The guards are only roughly based on your plans, so not exact there. My upper wheel wobbles a bit but doesn't seem to be a problem.
As with most things of this sort, I made some modifications as I went, to suit what I wanted. To the vertical portion of the frame I added 3" to the pieces and made them 1 cm wider for more strength because of the extra length.
I added a brush for the lower wheel and that is what made for the biggest changes in the guards, but I like what I came up with. The block on the sloped portion of the frame is a solid stop for the table. As you can see there is a slot in the block to allow it to slide up or down the slope to fine tune the table square to the blade.

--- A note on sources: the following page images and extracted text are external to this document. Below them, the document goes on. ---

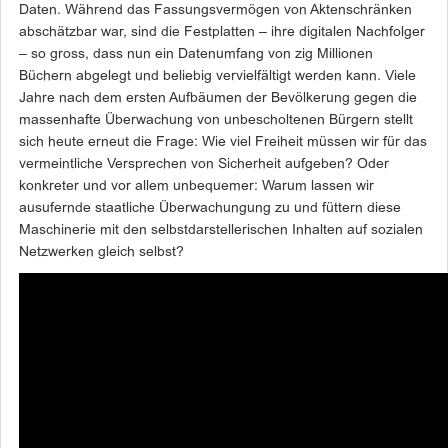
Daten. Während das Fassungsvermögen von Aktenschränken
abschätzbar war, sind die Festplatten – ihre digitalen Nachfolger
– so gross, dass nun ein Datenumfang von zig Millionen
Büchern abgelegt und beliebig vervielfältigt werden kann. Viele
Jahre nach dem ersten Aufbäumen der Bevölkerung gegen die
massenhafte Überwachung von unbescholtenen Bürgern stellt
sich heute erneut die Frage: Wie viel Freiheit müssen wir für das
vermeintliche Versprechen von Sicherheit aufgeben? Oder
konkreter und vor allem unbequemer: Warum lassen wir
ausufernde staatliche Überwachungung zu und füttern diese
Maschinerie mit den selbstdarstellerischen Inhalten auf sozialen
Netzwerken gleich selbst?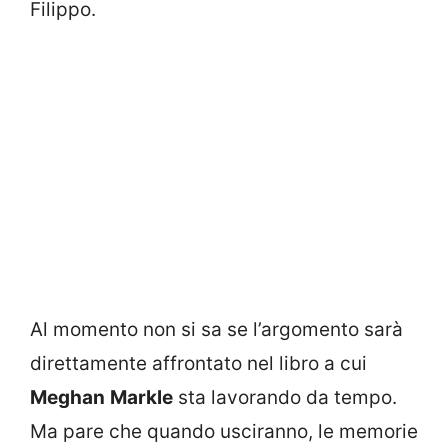
Filippo.
Al momento non si sa se l’argomento sarà
direttamente affrontato nel libro a cui
Meghan
Markle
sta lavorando da tempo.
Ma pare che quando usciranno, le memorie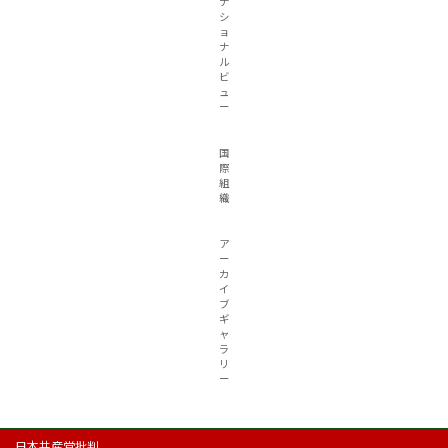
ナ
シ
ョ
ナ
ル
ビ
ュ
ー
国
際
組
織
ア
ー
カ
イ
ブ
ギ
ャ
ラ
リ
ー
日本共産党批判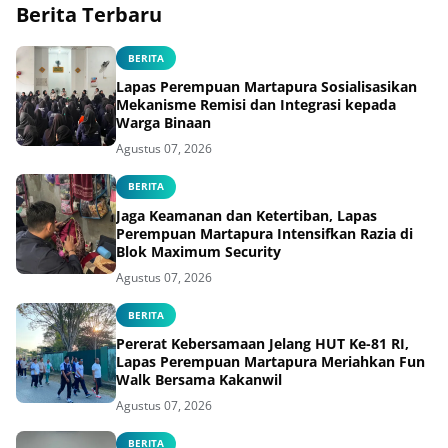
Berita Terbaru
BERITA
Lapas Perempuan Martapura Sosialisasikan
Mekanisme Remisi dan Integrasi kepada
Warga Binaan
Agustus 07, 2026
BERITA
Jaga Keamanan dan Ketertiban, Lapas
Perempuan Martapura Intensifkan Razia di
Blok Maximum Security
Agustus 07, 2026
BERITA
Pererat Kebersamaan Jelang HUT Ke-81 RI,
Lapas Perempuan Martapura Meriahkan Fun
Walk Bersama Kakanwil
Agustus 07, 2026
BERITA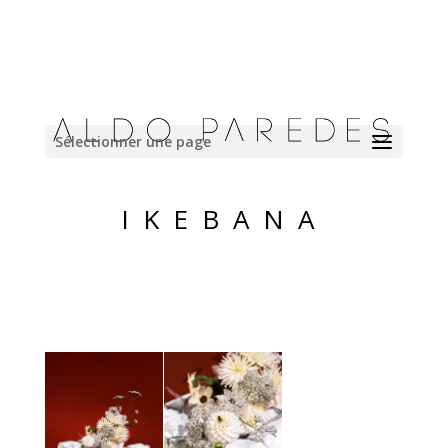
Sélectionner une page
IKEBANA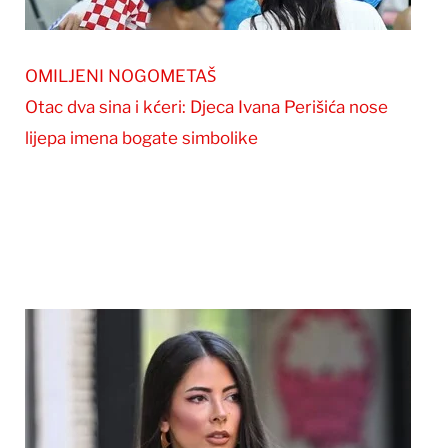
OMILJENI NOGOMETAŠ
Otac dva sina i kćeri: Djeca Ivana Perišića nose
lijepa imena bogate simbolike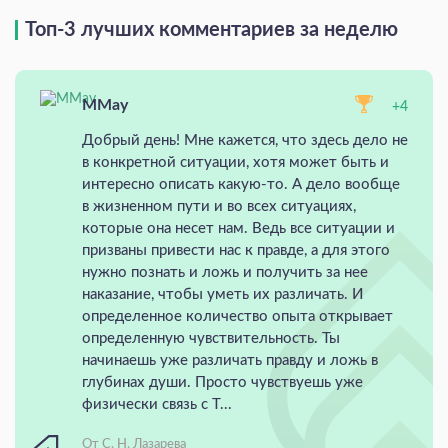
Топ-3 лучших комментариев за неделю
MMay
+4
Добрый день! Мне кажется, что здесь дело не
в конкретной ситуации, хотя может быть и
интересно описать какую-то. А дело вообще
в жизненном пути и во всех ситуациях,
которые она несет нам. Ведь все ситуации и
призваны привести нас к правде, а для этого
нужно познать и ложь и получить за нее
наказание, чтобы уметь их различать. И
определенное количество опыта открывает
определенную чувствительность. Ты
начинаешь уже различать правду и ложь в
глубинах души. Просто чувствуешь уже
физически связь с Т...
От С. Н. Лазарева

Another thing I wanted to do was stabilize the table at the blade removal slot, so this is what I came up with. The bolts are epoxyed in with wood filler over the top to smooth the surface. Then of course now I have the laminate over that.
And finally I built a rip fence for it. It is made with 11/16" 9 ply Birch plywood. I did it all out of plywood, figuring it is more seasonally stable. The fence is built with a strip laid flat top and bottom and two on edge. I glued it all up at once clamped to the tablesaw table to keep it flat and that worked very well. Then I covered it with plastic laminate. I have about a 3/4"x1 1/2" wood block that the set bolt pushes against to lock the fence. I put a little steel plate on the block for the bolt to push against so I didn't drill a hole in it with the lock bolt. The fence mounts to the locking sled portion with four bolts so I can adjust it to account for blade drift. I set it square with the table and haven't had to change it so far. I figure if I'm going to be pushing hard on the fence I have to clamp the far end down because it moves more than a metal one. But I'm just being careful and it's fine. I also have a piece of laminate on the bottom of the fence at the far end for it ride on and to hold it up a bit.
It seems to do a good job of cutting and the 1 hp motor works well. I just set up a method to cut small logs (4" to 10") up to 4' or so in length. Now I've started having trouble. The blade is trying to drift to the right. That's to the right as you are facing the infeed, or front side. With the system I set up for this, I don't use the rip fence, but rather clamp on a long board that I have straightened on the jointer. After several attempts and different fence angles I pulled the stuff off, and with the rip fence back on, cut a short piece of 2x6 which is 5 1/2" depth of cut. It did with only about 1/32nd of an inch of variation anywhere on the cut. The practice log was only about 5 1/2" as well, but the blade drifted so badly that it would stall the motor. I'm still befuddled. Oh, I also had moved the fence system out of the way so I could freehand it and it still tried to drift the blade off. I'm using a 1/2" by 3 TPI blade, but plan to go to a 3/4" by 2 TPI for this kind of thing. However, even that 1/2" blade shouldn't be giving me fits like it is. So, if you have any help for a poor dumb wood worker...
It was a fun build and I don't regret it a bit.
Montesano, WA, USA
My response on making deep cuts
Making very deep cuts on a bandsaw is tricky. You need to use light feed pressure to not exceed the blade's beam strength. More tension increases the beam strength. And the blade needs to be very sharp, otherwise light feed pressure won't be enough to get it to cut at all.
I should cover that subject in a future article. Finding the time to do it is the hard part.